Import the required packages and libraries.

In [105]:
import networkx as nx
import json
from tqdm import tqdm
from numba import jit
import scipy.stats

Read the metadata JSON file in order to build a dictionary and assign to each article a unique identifier (different from the DOI for easiest management of the network).

- metadata_dict -> contains all the articles and their data
- nodes -> dictionary containing tuples to map from DOI to node_id and journal title
- journals_dict -> dictionary to map from Journal_title to unique_id of the journal 

In [2]:
# Read metadata JSON file in order to build a dictionary
metadata = open("../Data/metadata.json")
metadata_dict = json.load(metadata)

# Create a dict of pairs "doi: (node_id, journal_title)"
nodes = dict()
reverse_nodes = dict()

# Create a dict of pairs "Journal: unique_identifier"
journals_dict = {}

# Add a number as unique identifier of each one of the papers and to each Journal
i = 0
j = 0
for paper in metadata_dict:
    new_journal = False
    paper["node_id"] = i
    nodes[paper['id']] = (paper['node_id'], paper['source_title'])
    if paper['source_title'] not in journals_dict:
        journals_dict[paper['source_title']] = j
        reverse_nodes[paper['node_id']] = (paper['id'], paper['source_title'], j)
        new_journal = True
    else:
        idx = journals_dict[paper['source_title']]
        reverse_nodes[paper['node_id']] = (paper['id'], paper['source_title'], idx)
    i+=1
    # art_id : (doi, journ_title, journ_id)
    if new_journal:
        j+=1

Build the first network made up of articles.</br>
Also build the undirected network to analyze the structure.

In [3]:
undirected_papers_network = nx.Graph()
papers_network = nx.DiGraph()

Read citations JSON file in order to build a dictionary.

In [4]:
citations = open('../Data/citations.json')
citations_dict = json.load(citations)

Iterate over citations_dict to build a papers citations' network.

In [5]:
for citation_obj in tqdm(citations_dict):
    source = citation_obj['source']
    target = citation_obj['target']
    if source in nodes:
        if target in nodes:
            source_article_id = nodes[source][0]
            target_article_id = nodes[target][0]
            undirected_papers_network.add_edge(source_article_id, target_article_id)
            papers_network.add_edge(source_article_id, target_article_id)

100%|██████████| 189697/189697 [00:00<00:00, 250989.38it/s]


Save the undirected papers' network for the structural analysis.

In [6]:
nx.write_gml(undirected_papers_network, "../gml format networks/undirected_papers_network.gml")
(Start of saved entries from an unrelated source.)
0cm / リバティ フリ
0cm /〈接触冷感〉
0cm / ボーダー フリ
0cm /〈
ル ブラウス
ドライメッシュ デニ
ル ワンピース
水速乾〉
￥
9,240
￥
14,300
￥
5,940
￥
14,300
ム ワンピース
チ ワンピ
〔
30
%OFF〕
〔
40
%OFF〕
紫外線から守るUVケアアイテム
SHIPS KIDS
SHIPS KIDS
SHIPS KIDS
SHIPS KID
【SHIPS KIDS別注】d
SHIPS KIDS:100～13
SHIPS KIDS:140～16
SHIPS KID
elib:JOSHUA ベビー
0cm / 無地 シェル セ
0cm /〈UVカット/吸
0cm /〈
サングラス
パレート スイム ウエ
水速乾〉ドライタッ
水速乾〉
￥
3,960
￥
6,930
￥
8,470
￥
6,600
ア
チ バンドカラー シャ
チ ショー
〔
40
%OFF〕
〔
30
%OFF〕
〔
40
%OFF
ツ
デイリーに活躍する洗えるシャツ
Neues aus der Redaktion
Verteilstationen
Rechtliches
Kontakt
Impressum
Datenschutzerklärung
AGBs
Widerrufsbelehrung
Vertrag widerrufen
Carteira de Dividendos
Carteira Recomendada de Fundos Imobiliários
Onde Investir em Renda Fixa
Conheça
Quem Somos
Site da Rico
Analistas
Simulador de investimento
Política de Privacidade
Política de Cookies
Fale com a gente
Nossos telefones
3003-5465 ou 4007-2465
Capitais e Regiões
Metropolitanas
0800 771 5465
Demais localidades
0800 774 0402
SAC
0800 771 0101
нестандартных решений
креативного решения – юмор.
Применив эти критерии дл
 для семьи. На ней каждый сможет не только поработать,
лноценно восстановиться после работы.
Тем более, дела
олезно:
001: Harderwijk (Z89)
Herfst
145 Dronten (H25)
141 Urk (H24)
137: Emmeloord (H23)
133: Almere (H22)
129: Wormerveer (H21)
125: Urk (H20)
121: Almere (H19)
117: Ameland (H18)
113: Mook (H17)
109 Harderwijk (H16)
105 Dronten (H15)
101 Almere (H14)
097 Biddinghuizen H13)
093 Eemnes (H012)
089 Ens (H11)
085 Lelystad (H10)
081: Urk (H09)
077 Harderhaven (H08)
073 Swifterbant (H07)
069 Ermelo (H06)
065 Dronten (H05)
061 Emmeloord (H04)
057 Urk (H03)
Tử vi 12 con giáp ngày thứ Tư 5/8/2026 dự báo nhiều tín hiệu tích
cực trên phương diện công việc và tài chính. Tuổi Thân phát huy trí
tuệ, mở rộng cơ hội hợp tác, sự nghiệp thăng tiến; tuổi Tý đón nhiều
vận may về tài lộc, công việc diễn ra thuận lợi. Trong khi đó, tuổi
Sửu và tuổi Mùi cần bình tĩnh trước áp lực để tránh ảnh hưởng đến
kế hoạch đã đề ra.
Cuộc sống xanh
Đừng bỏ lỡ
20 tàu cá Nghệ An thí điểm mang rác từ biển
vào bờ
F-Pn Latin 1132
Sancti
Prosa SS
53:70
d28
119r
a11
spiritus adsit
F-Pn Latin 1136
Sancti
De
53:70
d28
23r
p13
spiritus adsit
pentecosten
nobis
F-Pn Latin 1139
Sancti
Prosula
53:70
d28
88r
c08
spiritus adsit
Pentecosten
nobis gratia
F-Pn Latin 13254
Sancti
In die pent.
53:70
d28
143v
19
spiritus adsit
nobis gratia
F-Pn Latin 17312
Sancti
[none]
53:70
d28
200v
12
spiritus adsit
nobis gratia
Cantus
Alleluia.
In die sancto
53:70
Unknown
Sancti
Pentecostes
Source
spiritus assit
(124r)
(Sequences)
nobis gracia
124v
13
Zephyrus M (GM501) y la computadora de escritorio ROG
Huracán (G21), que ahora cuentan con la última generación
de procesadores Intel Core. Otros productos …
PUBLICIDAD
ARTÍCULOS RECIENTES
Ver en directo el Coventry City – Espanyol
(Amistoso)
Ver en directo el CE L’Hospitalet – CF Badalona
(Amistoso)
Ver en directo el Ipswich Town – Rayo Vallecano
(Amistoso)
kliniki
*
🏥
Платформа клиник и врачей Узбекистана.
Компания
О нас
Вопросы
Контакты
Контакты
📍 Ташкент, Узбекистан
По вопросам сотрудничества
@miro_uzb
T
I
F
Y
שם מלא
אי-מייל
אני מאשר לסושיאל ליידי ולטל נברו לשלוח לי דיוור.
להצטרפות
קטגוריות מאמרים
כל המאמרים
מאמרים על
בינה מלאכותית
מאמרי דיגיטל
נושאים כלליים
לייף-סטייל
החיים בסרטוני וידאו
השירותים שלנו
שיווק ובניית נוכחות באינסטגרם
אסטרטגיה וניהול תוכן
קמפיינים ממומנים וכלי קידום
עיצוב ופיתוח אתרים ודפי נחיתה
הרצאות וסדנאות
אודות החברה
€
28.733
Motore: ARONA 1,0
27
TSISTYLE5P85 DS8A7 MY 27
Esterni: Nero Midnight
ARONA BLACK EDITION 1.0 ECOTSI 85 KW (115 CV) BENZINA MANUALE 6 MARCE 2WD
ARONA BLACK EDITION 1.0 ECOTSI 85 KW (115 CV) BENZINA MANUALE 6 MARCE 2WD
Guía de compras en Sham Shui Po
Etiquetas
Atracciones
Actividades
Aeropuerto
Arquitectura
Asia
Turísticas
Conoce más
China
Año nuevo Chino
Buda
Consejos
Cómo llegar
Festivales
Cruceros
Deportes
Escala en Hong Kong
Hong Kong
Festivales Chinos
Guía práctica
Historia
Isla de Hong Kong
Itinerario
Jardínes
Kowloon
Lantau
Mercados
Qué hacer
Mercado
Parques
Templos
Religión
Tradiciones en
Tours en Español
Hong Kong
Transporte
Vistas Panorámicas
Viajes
Compute the <i>PageRank</i> value of the nodes of our network.

In [46]:
page_rank = nx.pagerank(papers_network, alpha=0.85)
pr_list = sorted(page_rank.items(), key=lambda item: item[1], reverse=True)
for article in pr_list[:10]:
    #print(article)
    print(reverse_nodes[article[0]])    

('10.1056/nejmoa030781', 'New England Journal Of Medicine', 112)
('10.1056/nejmoa030747', 'New England Journal Of Medicine', 112)
('10.1016/s0140-6736(03)13077-2', 'The Lancet', 82)
('10.1056/nejmoa1211721', 'New England Journal Of Medicine', 112)
('10.1126/science.1085952', 'Science', 44)
('10.1016/s0140-6736(03)13412-5', 'The Lancet', 82)
('10.1038/nm1080', 'Nature Medicine', 265)
('10.1126/science.1087139', 'Science', 44)
('10.1038/sj.cr.7290286', 'Cell Research', 457)
('10.1126/science.1085953', 'Science', 44)


Test to see which are the most important articles at this point, retrieved with the <i>Eigenvector Centrality</i> measure.

In [54]:
eigenvector_centrality = nx.eigenvector_centrality(papers_network, max_iter=1000)
ec_list = sorted(eigenvector_centrality.items(), key=lambda item: item[1], reverse=True)
for article in ec_list[:10]:
    #print(article)
    print(reverse_nodes[article[0]])

('10.1093/infdis/120.5.576', 'Journal Of Infectious Diseases', 414)
('10.1016/s0140-6736(75)93176-1', 'The Lancet', 82)
('10.1177/030098587301000105', 'Veterinary Pathology', 493)
('10.1016/0014-4800(76)90045-9', 'Experimental And Molecular Pathology', 2002)
('10.1093/oxfordjournals.aje.a121171', 'American Journal Of Epidemiology', 849)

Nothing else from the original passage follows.